GOAL OF THE EXERCISE —
Each record must be written out again exactly. Skip any picture it contains.

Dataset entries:

______

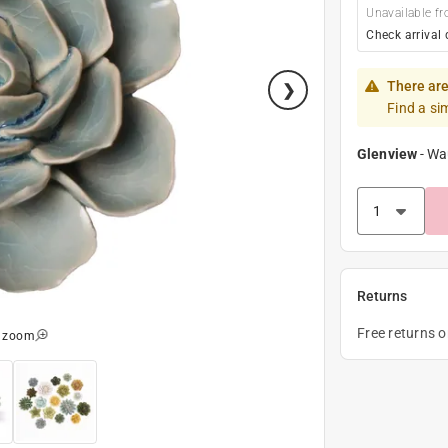
Unavailable fr
Check arrival 
There are
Find a si
Glenview
-
Wa
Returns
Free returns 
o zoom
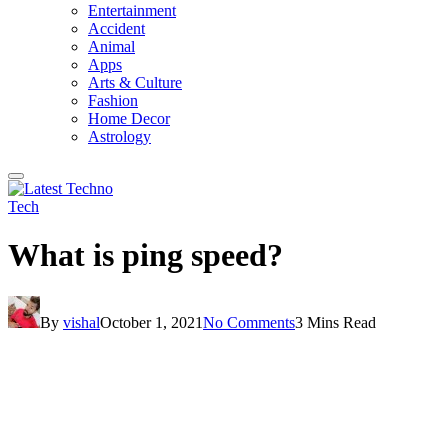
Entertainment
Accident
Animal
Apps
Arts & Culture
Fashion
Home Decor
Astrology
Tech
What is ping speed?
By
vishal
October 1, 2021
No Comments
3 Mins Read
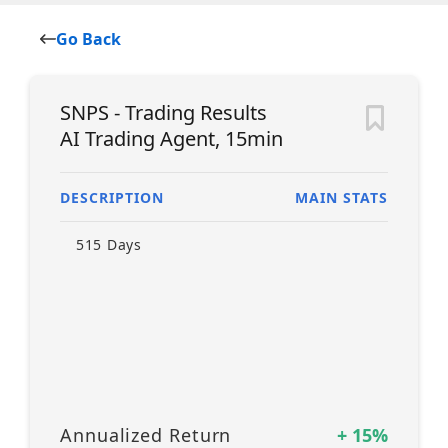
Go Back
SNPS - Trading Results
AI Trading Agent, 15min
DESCRIPTION
MAIN STATS
515
Days
Annualized Return
+
15
%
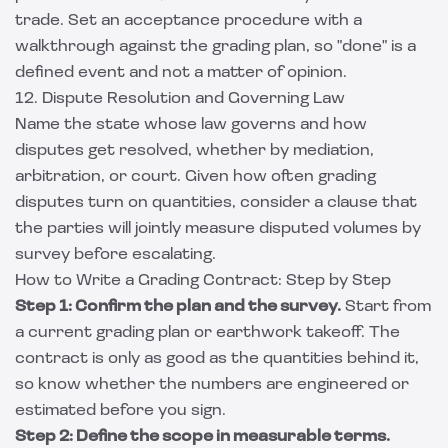
trade. Set an acceptance procedure with a
walkthrough against the grading plan, so "done" is a
defined event and not a matter of opinion.
12. Dispute Resolution and Governing Law
Name the state whose law governs and how
disputes get resolved, whether by mediation,
arbitration, or court. Given how often grading
disputes turn on quantities, consider a clause that
the parties will jointly measure disputed volumes by
survey before escalating.
How to Write a Grading Contract: Step by Step
Step 1: Confirm the plan and the survey.
Start from
a current grading plan or earthwork takeoff. The
contract is only as good as the quantities behind it,
so know whether the numbers are engineered or
estimated before you sign.
Step 2: Define the scope in measurable terms.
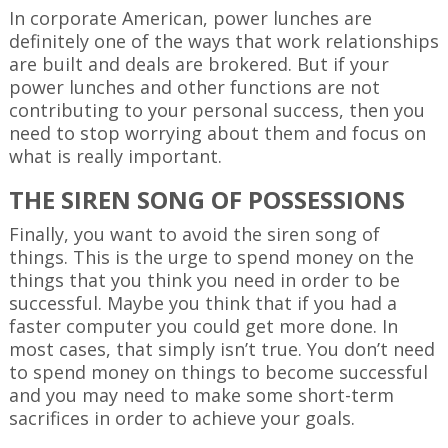
In corporate American, power lunches are
definitely one of the ways that work relationships
are built and deals are brokered. But if your
power lunches and other functions are not
contributing to your personal success, then you
need to stop worrying about them and focus on
what is really important.
THE SIREN SONG OF POSSESSIONS
Finally, you want to avoid the siren song of
things. This is the urge to spend money on the
things that you think you need in order to be
successful. Maybe you think that if you had a
faster computer you could get more done. In
most cases, that simply isn’t true. You don’t need
to spend money on things to become successful
and you may need to make some short-term
sacrifices in order to achieve your goals.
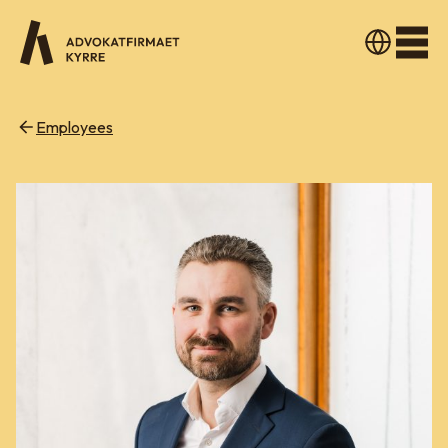
Men
Employees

______

RESULT OF THIS EXERCISE —
Unavailable fr
Check arrival 
There are
Find a si
Glenview
-
Wa
Returns
Free returns 
o zoom
Entertainment
Accident
Animal
Apps
Arts & Culture
Fashion
Home Decor
Astrology
Tech
What is ping speed?
By
vishal
October 1, 2021
No Comments
3 Mins Read
Go Back
SNPS - Trading Results
AI Trading Agent, 15min
DESCRIPTION
MAIN STATS
515
Days
Annualized Return
+
15
%
trade. Set an acceptance procedure with a
walkthrough against the grading plan, so "done" is a
defined event and not a matter of opinion.
12. Dispute Resolution and Governing Law
Name the state whose law governs and how
disputes get resolved, whether by mediation,
arbitration, or court. Given how often grading
disputes turn on quantities, consider a clause that
the parties will jointly measure disputed volumes by
survey before escalating.
How to Write a Grading Contract: Step by Step
Step 1: Confirm the plan and the survey.
Start from
a current grading plan or earthwork takeoff. The
contract is only as good as the quantities behind it,
so know whether the numbers are engineered or
estimated before you sign.
Step 2: Define the scope in measurable terms.
In corporate American, power lunches are
definitely one of the ways that work relationships
are built and deals are brokered. But if your
power lunches and other functions are not
contributing to your personal success, then you
need to stop worrying about them and focus on
what is really important.
THE SIREN SONG OF POSSESSIONS
Finally, you want to avoid the siren song of
things. This is the urge to spend money on the
things that you think you need in order to be
successful. Maybe you think that if you had a
faster computer you could get more done. In
most cases, that simply isn’t true. You don’t need
to spend money on things to become successful
and you may need to make some short-term
sacrifices in order to achieve your goals.
Men
Employees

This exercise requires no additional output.